The Government of Canada has comprehensive anti-trafficking legislation, but this law has produced few results to date. Nonetheless, Canada recently brought charges against a major trafficker under its law in April 2005 – the first charges ever brought since its enactment. Canada also made progress in prosecuting traffickers under other existing laws. Over the reporting period, there have been 19 convictions. Additionally, there are 12 pending cases and seven open investigations. Canada's federal system and diversity of criminal codes complicate data collection; there are likely additional trafficking-related cases that are not reflected in this report. However, in British Columbia, a transit zone for trafficking to the United States, there have been few convictions. The government revised its immigration policy to discontinue a blanket employment waiver (begun in 1998) that had permitted adult entertainment establishments to hire foreign women as exotic dancers – a type of program that has been abused and exploited by traffickers in many other countries. Officials acknowledge that some women may have been forced into prostitution. The visa program has not been entirely suspended. According to the Government of Canada's official tally, 46 "exotic dancer" visas were issued in 2004, none to Romanians. While over 600 women reportedly were granted an "exotic dancer" visa in 2003, only 239 visas were issued. The majority of the visas were issued to Romanians.
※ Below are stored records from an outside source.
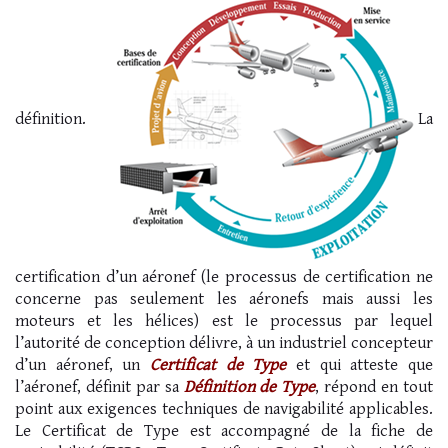
définition.
La
certification d’un aéronef (le processus de certification ne
concerne pas seulement les aéronefs mais aussi les
moteurs et les hélices) est le processus par lequel
l’autorité de conception délivre, à un industriel concepteur
d’un aéronef, un
Certificat de Type
et qui atteste que
l’aéronef, définit par sa
Définition de Type
, répond en tout
point aux exigences techniques de navigabilité applicables.
Le Certificat de Type est accompagné de la fiche de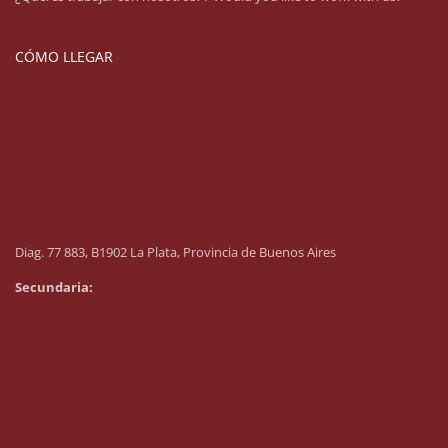
CÓMO LLEGAR
Diag. 77 883, B1902 La Plata, Provincia de Buenos Aires
Secundaria:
Additionally, there continues to be anecdotal reports of large numbers of South Korean women trafficked through Canada to the United States. The lack of a visa requirement to enter Canada, lack of prosecutions, and an inability to determine the scope of the problem has made Canada, particularly British Columbia, an attractive trafficking hub for East Asian traffickers. Airline passenger analysis shows that the number of Koreans returning to Korea on flights from Vancouver Canada is 25 percent less than the number arriving on flights from Korea, but the ties to trafficking are not known. Observers believe that several hundred South Koreans have been trafficked through Canada to the U.S. since 2000,but they state that this estimate is modest.
Canada provides reasonable care to Canadian trafficking victims, but some critics claim that support for foreign victims is inadequate. Under Canadian law, undocumented aliens are allowed to claim refugee status, which would permit them to remain in Canada with limited benefits while their cases are adjudicated. In general, the rights of trafficking victims are respected and victims are not incarcerated. The government has pledged $4 million per year to support initiatives designed to increase the confidence of victims in the criminal justice system. Canada has a variety of other victim assistance programs on the federal and provincial levels to protect and care for victims.
The government of Canada has strong public awareness campaigns aimed to prevent trafficking. The government supports a 17-agency anti-trafficking working group (IWGTIP), which coordinates all policies on trafficking-related matters. The IWGTIP produced an information booklet in 14 languages that warns potential victims in source countries of the dangers of falling prey to traffickers. The government has also hosted numerous conferences and conducted a number of public outreach campaigns aimed to prevent and warn of the dangers of trafficking. The Canadian International Development Agency (CIDA) continues to fund anti-trafficking programs all over the world. The Prime Minister has spoken out strongly on the issue, including in an address before the UN General Assembly last September. Additionally, the U.S. and Canada have pledged to do a joint assessment on trafficking, which will enhance cross-border cooperation on trafficking-related matters. The government has provided training to the RCMP and other government agencies on trafficking-related matters.